# [WHAT TO WORK ON]
Using the data below, print exactly the line with "channels – using CRM software, and recommend", the line with "implementation cycles.", and every line between them, but none of the pictures.

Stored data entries
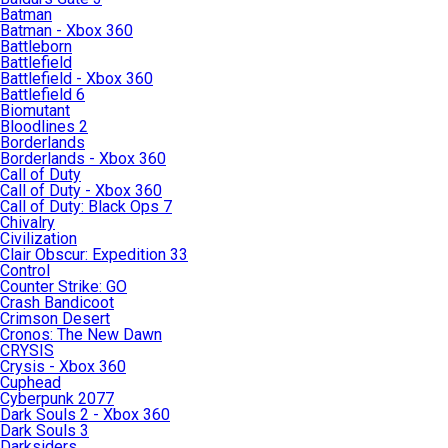
Batman
Batman - Xbox 360
Battleborn
Battlefield
Battlefield - Xbox 360
Battlefield 6
Biomutant
Bloodlines 2
Borderlands
Borderlands - Xbox 360
Call of Duty
Call of Duty - Xbox 360
Call of Duty: Black Ops 7
Chivalry
Civilization
Clair Obscur: Expedition 33
Control
Counter Strike: GO
Crash Bandicoot
Crimson Desert
Cronos: The New Dawn
CRYSIS
Crysis - Xbox 360
Cuphead
Cyberpunk 2077
Dark Souls 2 - Xbox 360
Dark Souls 3
Darksiders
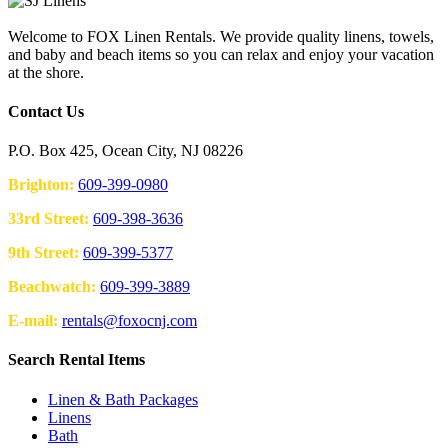
Welcome to FOX Linen Rentals. We provide quality linens, towels,
and baby and beach items so you can relax and enjoy your vacation
at the shore.
Contact Us
P.O. Box 425, Ocean City, NJ 08226
Brighton:
609-399-0980
33rd Street:
609-398-3636
9th Street:
609-399-5377
Beachwatch:
609-399-3889
E-mail:
rentals@foxocnj.com
Search Rental Items
Linen & Bath Packages
Linens
Bath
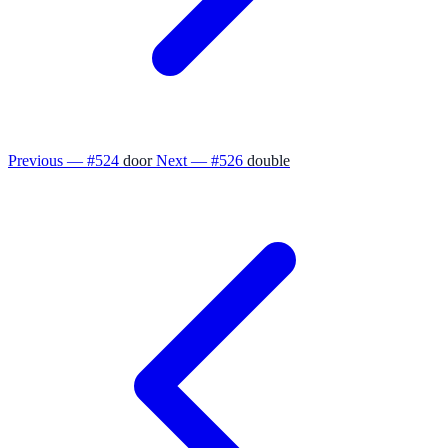
Previous — #524
door
Next — #526
double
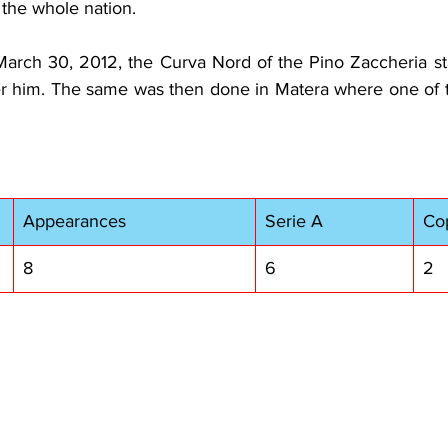
 the whole nation.
March 30, 2012, the Curva Nord of the Pino Zaccheria st
r him. The same was then done in Matera where one of t
Appearances
Serie A
Cop
8
6
2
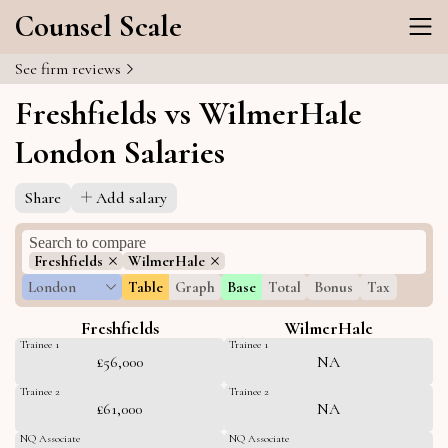
Counsel Scale
See firm reviews
Freshfields vs WilmerHale
London Salaries
Share
Add salary
Freshfields
WilmerHale
London
Table
Graph
Base
Total
Bonus
Tax
Freshfields
WilmerHale
Trainee 1
Trainee 1
£56,000
NA
Trainee 2
Trainee 2
£61,000
NA
NQ Associate
NQ Associate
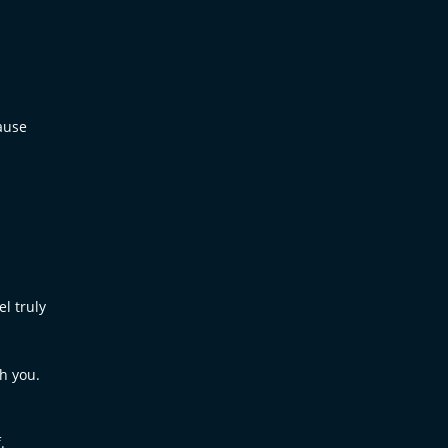
ause
l truly
th you.
.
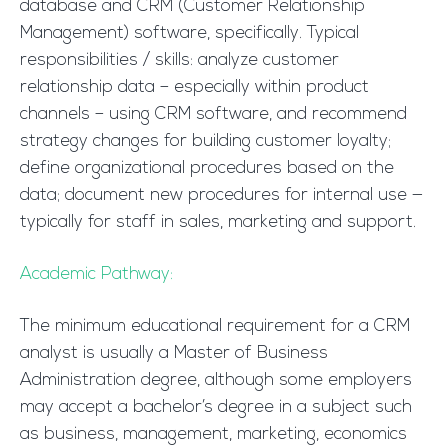
database and CRM (Customer Relationship
Management) software, specifically. Typical
responsibilities / skills: analyze customer
relationship data – especially within product
channels – using CRM software, and recommend
strategy changes for building customer loyalty;
define organizational procedures based on the
data; document new procedures for internal use —
typically for staff in sales, marketing and support.
Academic Pathway:
The minimum educational requirement for a CRM
analyst is usually a Master of Business
Administration degree, although some employers
may accept a bachelor’s degree in a subject such
as business, management, marketing, economics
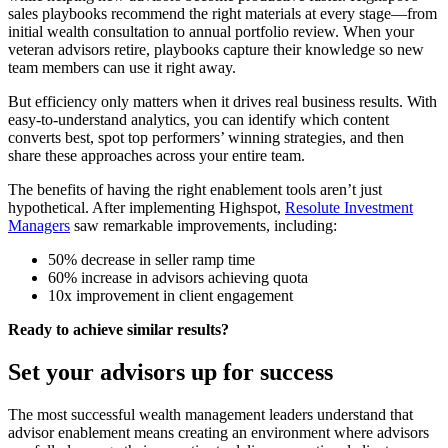
sales playbooks recommend the right materials at every stage—from
initial wealth consultation to annual portfolio review. When your
veteran advisors retire, playbooks capture their knowledge so new
team members can use it right away.
But efficiency only matters when it drives real business results. With
easy-to-understand analytics, you can identify which content
converts best, spot top performers’ winning strategies, and then
share these approaches across your entire team.
The benefits of having the right enablement tools aren’t just
hypothetical. After implementing Highspot,
Resolute Investment
Managers
saw remarkable improvements, including:
50% decrease in seller ramp time
60% increase in advisors achieving quota
10x improvement in client engagement
Ready to achieve similar results?
Set your advisors up for success
The most successful wealth management leaders understand that
advisor enablement means creating an environment where advisors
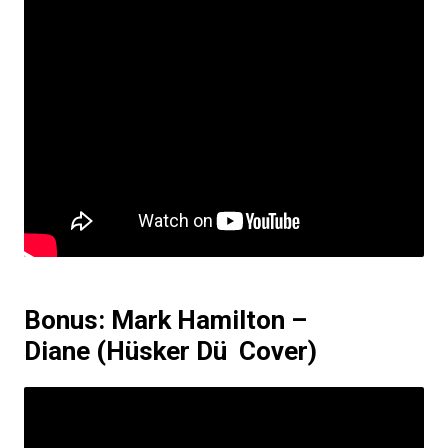
Bonus: Mark Hamilton –
Diane
(Hüsker Dü Cover)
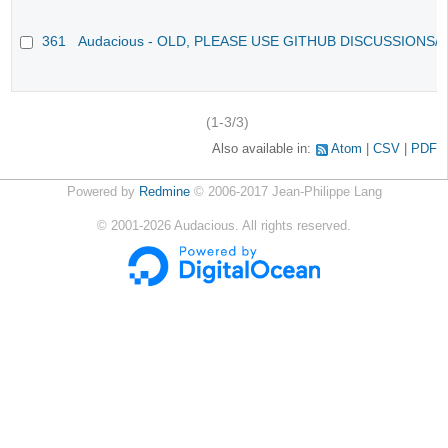
361
Audacious - OLD, PLEASE USE GITHUB DISCUSSIONS/
(1-3/3)
Also available in:
Atom
CSV
PDF
Powered by
Redmine
© 2006-2017 Jean-Philippe Lang
©
2001-2026
Audacious. All rights reserved.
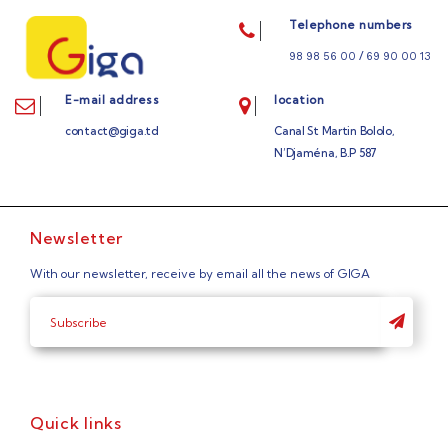
Telephone numbers
/
98 98 56 00
69 90 00 13
E-mail address
location
contact@giga.td
Canal St Martin Bololo,
N’Djaména, B.P 587
Newsletter
With our newsletter, receive by email all the news of GIGA
Quick links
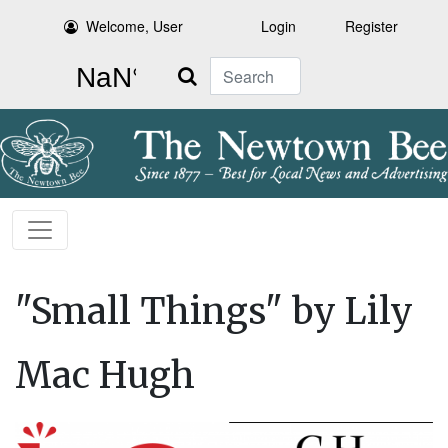
Welcome, User
Login
Register
Search
"Small Things" by Lily
Mac Hugh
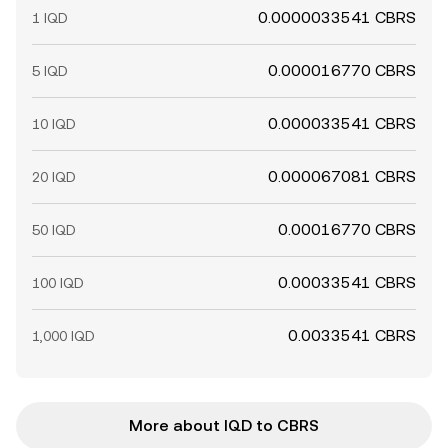
0.0000033541 CBRS
1 IQD
0.000016770 CBRS
5 IQD
0.000033541 CBRS
10 IQD
0.000067081 CBRS
20 IQD
0.00016770 CBRS
50 IQD
0.00033541 CBRS
100 IQD
0.0033541 CBRS
1,000 IQD
More about IQD to CBRS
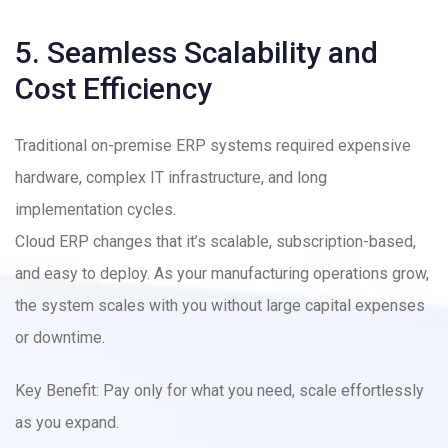
5. Seamless Scalability and
Cost Efficiency
Traditional on-premise ERP systems required expensive
hardware, complex IT infrastructure, and long
implementation cycles.
Cloud ERP changes that it’s scalable, subscription-based,
and easy to deploy. As your manufacturing operations grow,
the system scales with you without large capital expenses
or downtime.
Key Benefit: Pay only for what you need, scale effortlessly
as you expand.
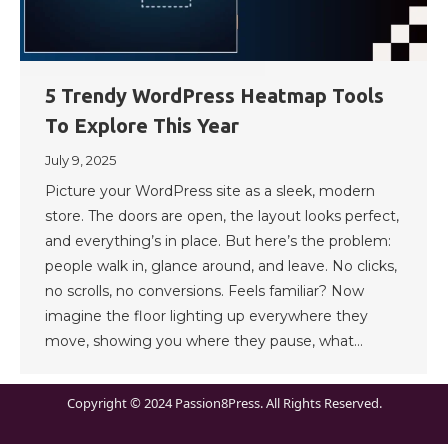
5 Trendy WordPress Heatmap Tools
To Explore This Year
July 9, 2025
Picture your WordPress site as a sleek, modern
store. The doors are open, the layout looks perfect,
and everything’s in place. But here’s the problem:
people walk in, glance around, and leave. No clicks,
no scrolls, no conversions. Feels familiar? Now
imagine the floor lighting up everywhere they
move, showing you where they pause, what…
Copyright © 2024 Passion8Press. All Rights Reserved.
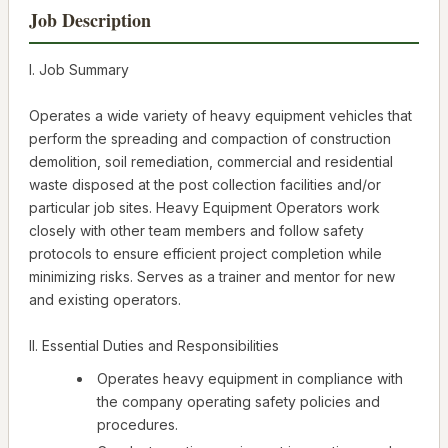
Job Description
I. Job Summary
Operates a wide variety of heavy equipment vehicles that
perform the spreading and compaction of construction
demolition, soil remediation, commercial and residential
waste disposed at the post collection facilities and/or
particular job sites. Heavy Equipment Operators work
closely with other team members and follow safety
protocols to ensure efficient project completion while
minimizing risks. Serves as a trainer and mentor for new
and existing operators.
II. Essential Duties and Responsibilities
Operates heavy equipment in compliance with
the company operating safety policies and
procedures.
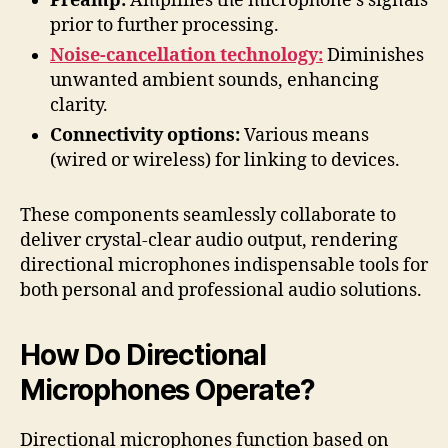
Preamp:
Amplifies the microphone’s signals
prior to further processing.
Noise-cancellation technology:
Diminishes
unwanted ambient sounds, enhancing
clarity.
Connectivity options:
Various means
(wired or wireless) for linking to devices.
These components seamlessly collaborate to
deliver crystal-clear audio output, rendering
directional microphones indispensable tools for
both personal and professional audio solutions.
How Do Directional
Microphones Operate?
Directional microphones function based on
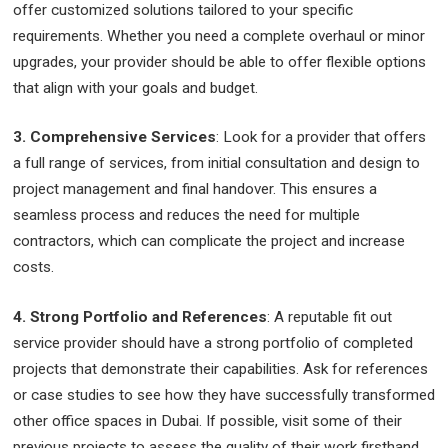
offer customized solutions tailored to your specific
requirements. Whether you need a complete overhaul or minor
upgrades, your provider should be able to offer flexible options
that align with your goals and budget.
3. Comprehensive Services
: Look for a provider that offers
a full range of services, from initial consultation and design to
project management and final handover. This ensures a
seamless process and reduces the need for multiple
contractors, which can complicate the project and increase
costs.
4. Strong Portfolio and References
: A reputable fit out
service provider should have a strong portfolio of completed
projects that demonstrate their capabilities. Ask for references
or case studies to see how they have successfully transformed
other office spaces in Dubai. If possible, visit some of their
previous projects to assess the quality of their work firsthand.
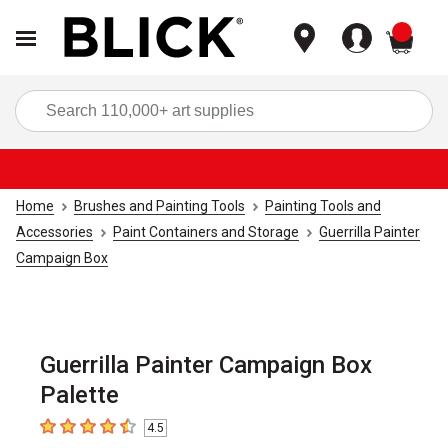
items
Sea
Home
Brushes and Painting Tools
Painting Tools and
Accessories
Paint Containers and Storage
Guerrilla Painter
Campaign Box
Guerrilla Painter Campaign Box
Palette
4.5
4.5
out of 5 stars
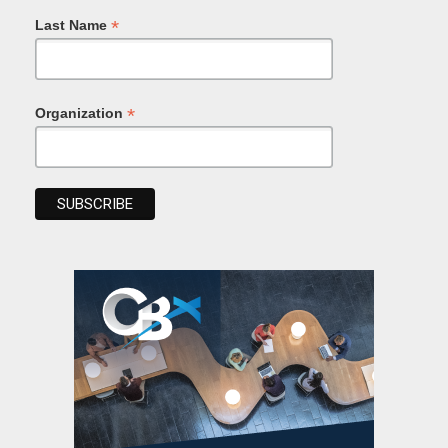
*
Last Name
*
Organization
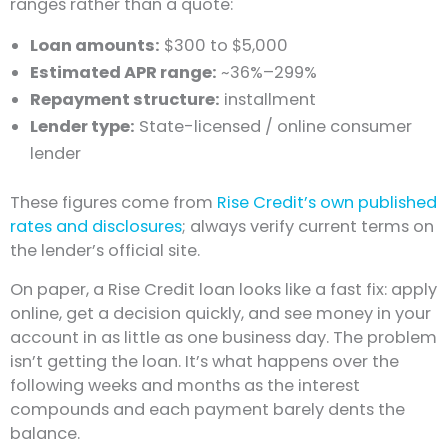
ranges rather than a quote:
Loan amounts:
$300 to $5,000
Estimated APR range:
~36%–299%
Repayment structure:
installment
Lender type:
State-licensed / online consumer
lender
These figures come from
Rise Credit’s own published
rates and disclosures
; always verify current terms on
the lender’s official site.
On paper, a Rise Credit loan looks like a fast fix: apply
online, get a decision quickly, and see money in your
account in as little as one business day. The problem
isn’t getting the loan. It’s what happens over the
following weeks and months as the interest
compounds and each payment barely dents the
balance.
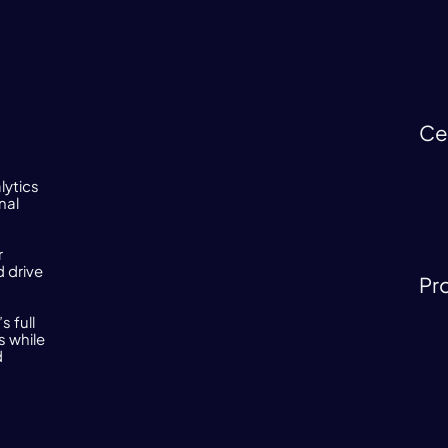
Ce
lytics
nal
r
 drive
Pr
 full
s while
d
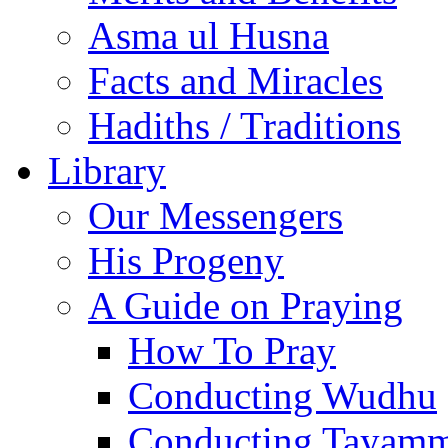
Asma ul Husna
Facts and Miracles
Hadiths / Traditions
Library
Our Messengers
His Progeny
A Guide on Praying
How To Pray
Conducting Wudhu
Conducting Tayam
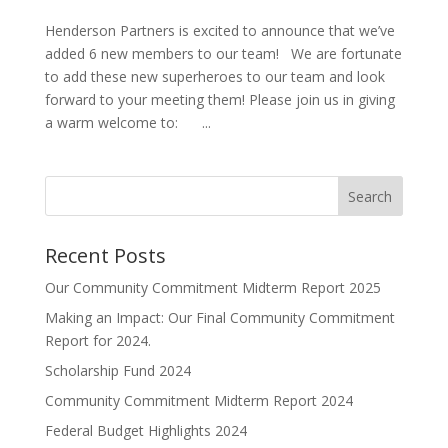
Henderson Partners is excited to announce that we’ve
added 6 new members to our team! We are fortunate
to add these new superheroes to our team and look
forward to your meeting them! Please join us in giving
a warm welcome to: ...
Search
Recent Posts
Our Community Commitment Midterm Report 2025
Making an Impact: Our Final Community Commitment
Report for 2024.
Scholarship Fund 2024
Community Commitment Midterm Report 2024
Federal Budget Highlights 2024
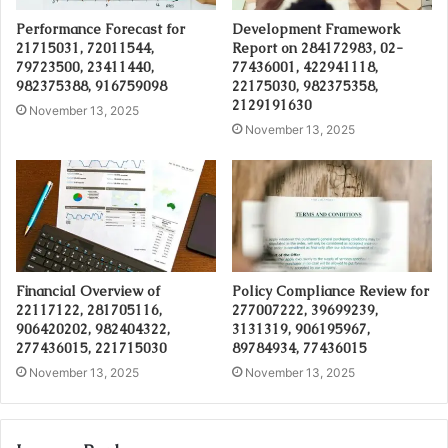
Performance Forecast for
Development Framework
21715031, 72011544,
Report on 284172983, 02-
79723500, 23411440,
77436001, 422941118,
982375388, 916759098
22175030, 982375358,
2129191630
November 13, 2025
November 13, 2025
Financial Overview of
Policy Compliance Review for
22117122, 281705116,
277007222, 39699239,
906420202, 982404322,
3131319, 906195967,
277436015, 221715030
89784934, 77436015
November 13, 2025
November 13, 2025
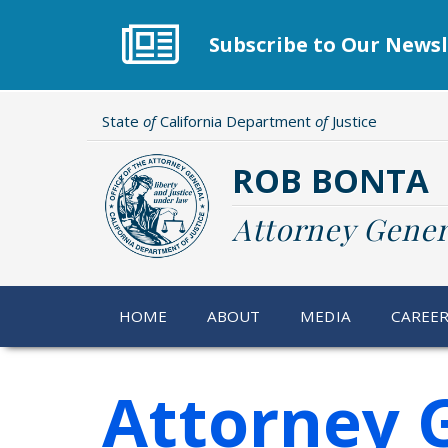
Skip
to
Subscribe to Our Newsl
main
content
State
of
California Department
of
Justice
ROB BONTA
Attorney Gener
HOME
ABOUT
MEDIA
CAREE
Attorney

# [EXERCISE RESPONSE]
channels – using CRM software, and recommend
strategy changes for building customer loyalty;
define organizational procedures based on the
data; document new procedures for internal use —
typically for staff in sales, marketing and support.
Academic Pathway:
The minimum educational requirement for a CRM
analyst is usually a Master of Business
Administration degree, although some employers
may accept a bachelor’s degree in a subject such
as business, management, marketing, economics
sales playbooks recommend the right materials at every stage—from
initial wealth consultation to annual portfolio review. When your
veteran advisors retire, playbooks capture their knowledge so new
team members can use it right away.
But efficiency only matters when it drives real business results. With
easy-to-understand analytics, you can identify which content
converts best, spot top performers’ winning strategies, and then
share these approaches across your entire team.
The benefits of having the right enablement tools aren’t just
hypothetical. After implementing Highspot,
Resolute Investment
Managers
saw remarkable improvements, including:
50% decrease in seller ramp time
60% increase in advisors achieving quota
10x improvement in client engagement
Ready to achieve similar results?
Set your advisors up for success
The most successful wealth management leaders understand that
advisor enablement means creating an environment where advisors
Bonus: Mark Hamilton –
Diane
(Hüsker Dü Cover)
361
Audacious - OLD, PLEASE USE GITHUB DISCUSSIONS/
(1-3/3)
Also available in:
Atom
CSV
PDF
Powered by
Redmine
© 2006-2017 Jean-Philippe Lang
©
2001-2026
Audacious. All rights reserved.
Telephone numbers
/
98 98 56 00
69 90 00 13
E-mail address
location
contact@giga.td
Canal St Martin Bololo,
N’Djaména, B.P 587
Newsletter
With our newsletter, receive by email all the news of GIGA
Quick links
Welcome, User
Login
Register
Search
"Small Things" by Lily
Mac Hugh
0.0000033541 CBRS
1 IQD
0.000016770 CBRS
5 IQD
0.000033541 CBRS
10 IQD
0.000067081 CBRS
20 IQD
0.00016770 CBRS
50 IQD
0.00033541 CBRS
100 IQD
0.0033541 CBRS
1,000 IQD
More about IQD to CBRS
5. Seamless Scalability and
Cost Efficiency
Traditional on-premise ERP systems required expensive
hardware, complex IT infrastructure, and long
implementation cycles.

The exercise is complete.